Das Italienische Windspiel (engl.: Italian Greyhound) steht hier stellvertretend für alle Vierbeiner der Windhunderassen. Auch mit ungeschultem Blick ist die besondere Eignung dieser Rasse als Begleiter für ausgedehnte Laufrunden erkennbar. Trotz der zierlichen Gestalt sind diese Hunde wahre Kraftpakete und erreichen trainiert auf Laufbahnen Geschwindigkeiten von bis zu 50 km/h. Sie entwickeln einen  starken Bezug zu Ihren Besitzern und gelten als gut gelaunt und temperamentvoll. Sie erreichen eine Schulterhöhe von etwa 32 bis 38 cm und ein Gewicht von nur rund 5 kg.

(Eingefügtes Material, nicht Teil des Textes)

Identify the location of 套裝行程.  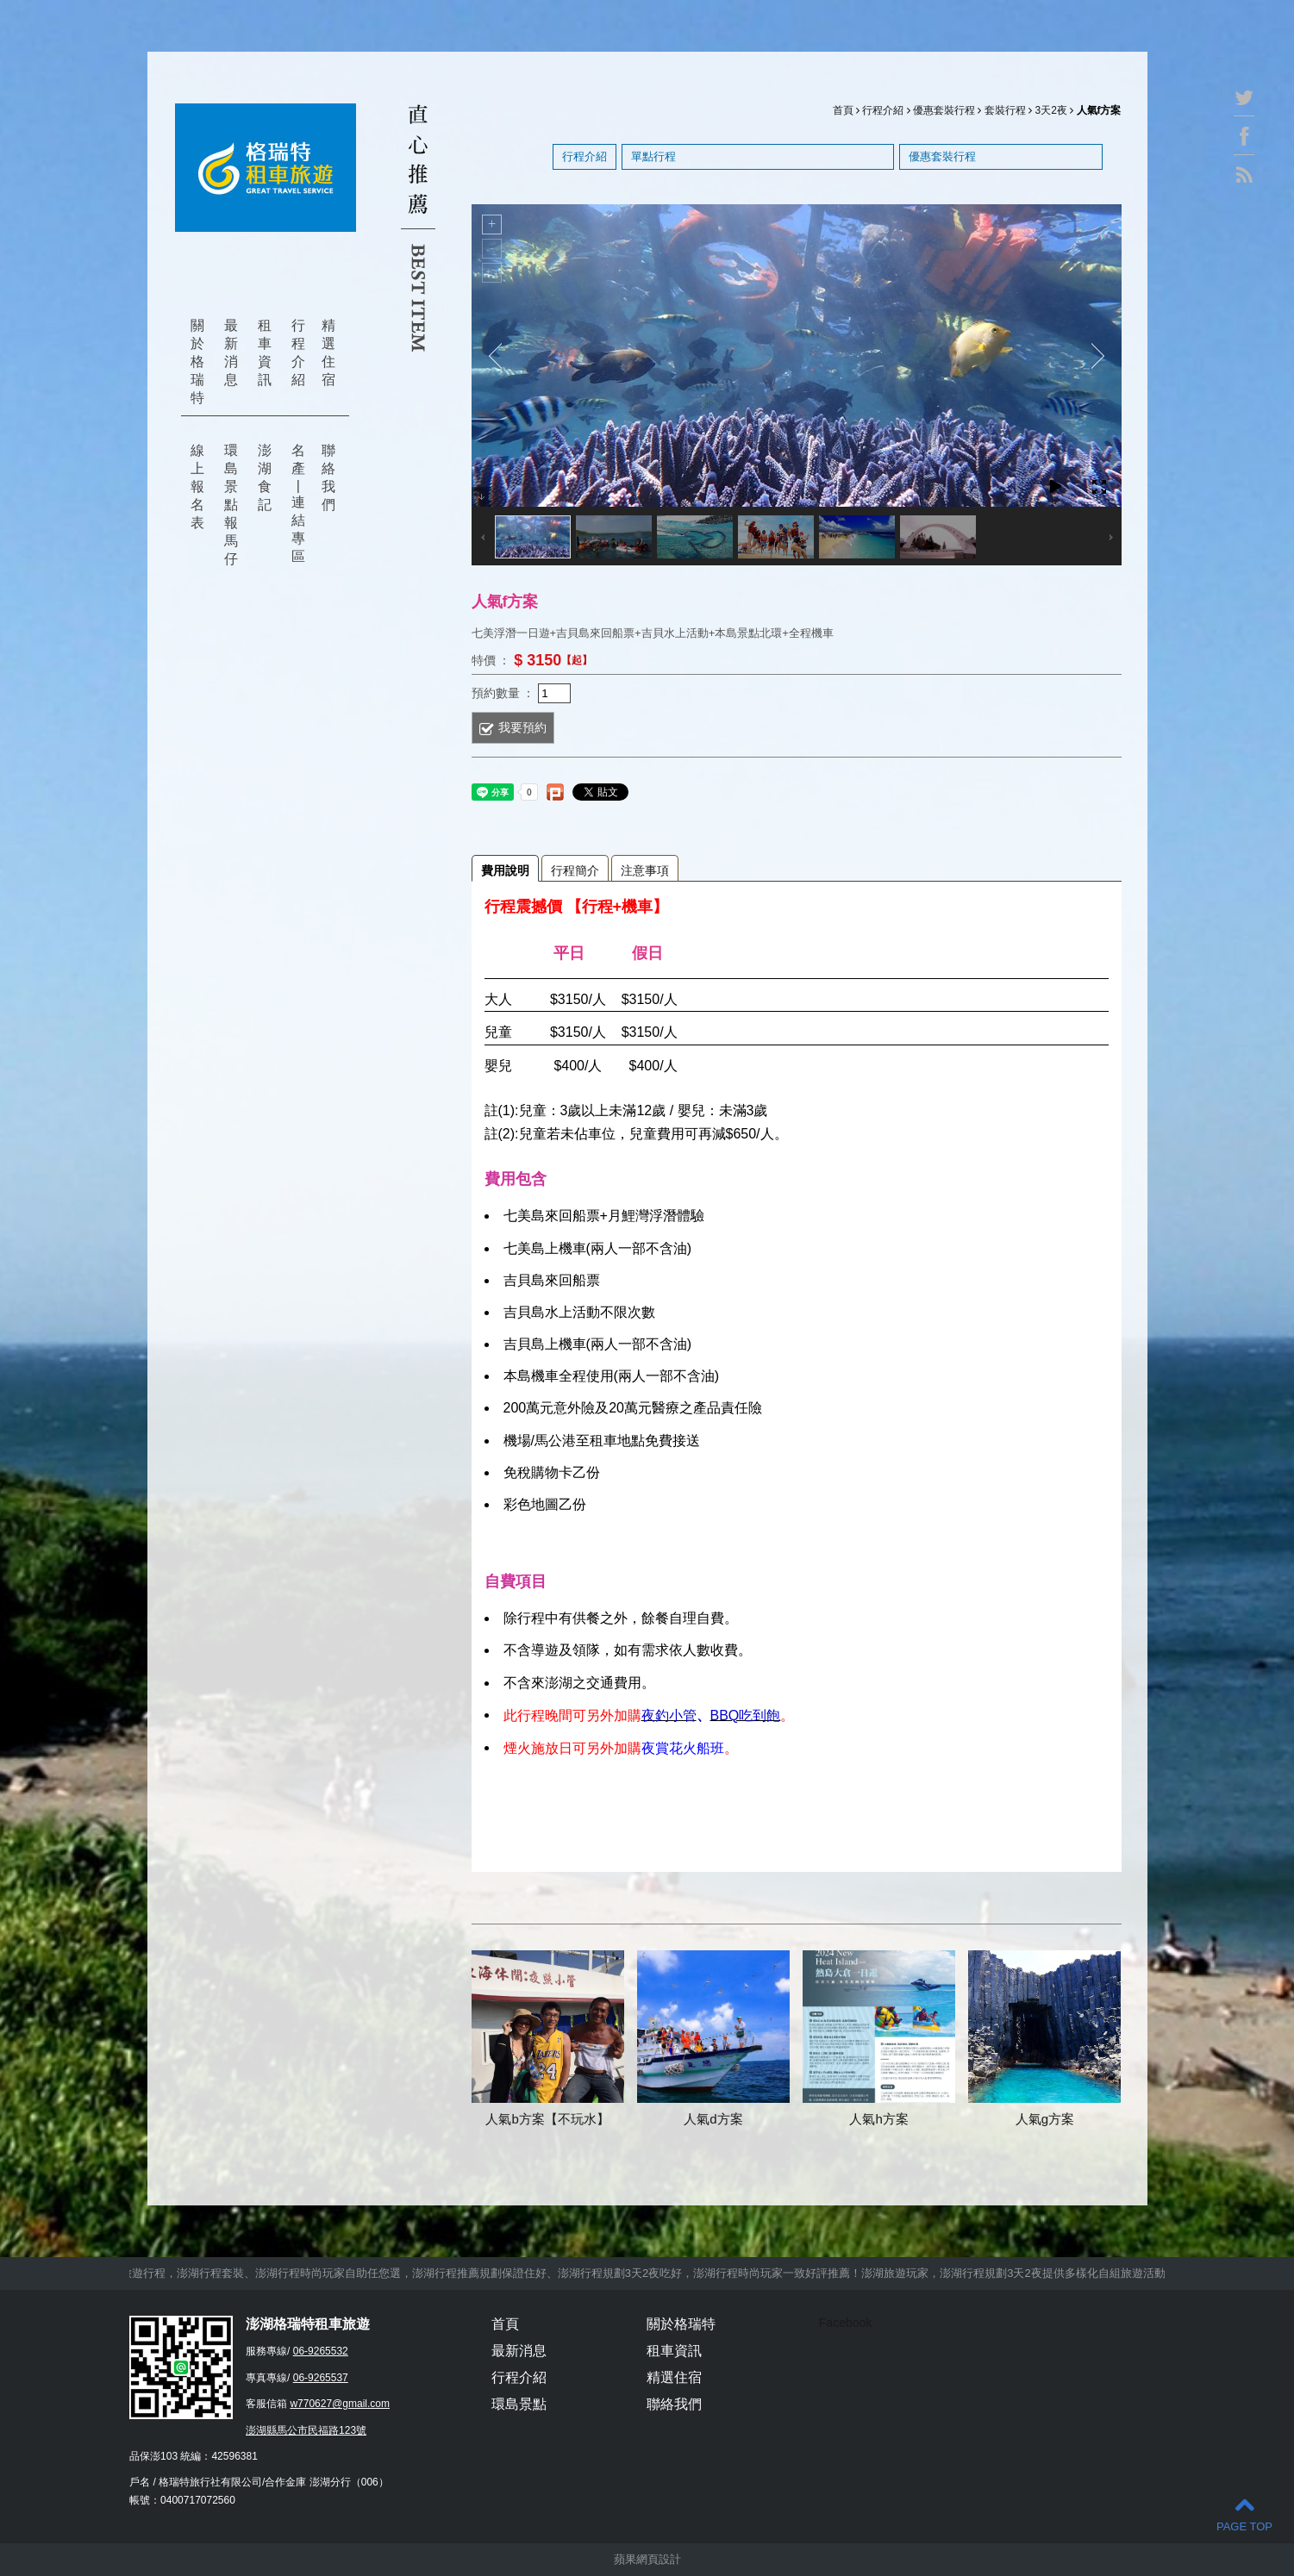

Damit gehören sie zu den kleinsten Vertretern der Windhunde, aber auch zu den langlebigsten Hunderassen überhaupt. 15 Jahre und mehr sind keine Seltenheit. Die Pflege ist wenig aufwendig, das Fell ist kurz und glatt und sie verlieren kaum Haare. Immer wieder sieht man diese Hunde zittern. Meist liegt es nicht an der Kälte oder etwa Angst sondern an der leichten Erregbarkeit, die diesen kleinen Hunden innewohnt. Im Winter allerdings ist aufgrund der Gesamtkonstitution ein Mantel unerlässlich. Diese Jahreszeit gehört mit Sicherheit nicht zu den liebsten Tagen dieser Rasse und auch an Regentagen sind sie nur schwer zum Spazieren zu bewegen. Die hohen Temperaturen im Sommer hingegen werden genossen – typisch Südländer eben!